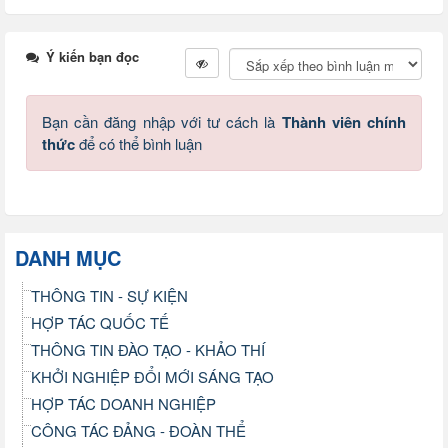
Ý kiến bạn đọc
Bạn cần đăng nhập với tư cách là
Thành viên chính
thức
để có thể bình luận
DANH MỤC
THÔNG TIN - SỰ KIỆN
HỢP TÁC QUỐC TẾ
THÔNG TIN ĐÀO TẠO - KHẢO THÍ
KHỞI NGHIỆP ĐỔI MỚI SÁNG TẠO
HỢP TÁC DOANH NGHIỆP
CÔNG TÁC ĐẢNG - ĐOÀN THỂ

──────────

* _Work item_
Copy each line above holding "NGHIỆP".

* _Answer section_
KHỞI NGHIỆP ĐỔI MỚI SÁNG TẠO
HỢP TÁC DOANH NGHIỆP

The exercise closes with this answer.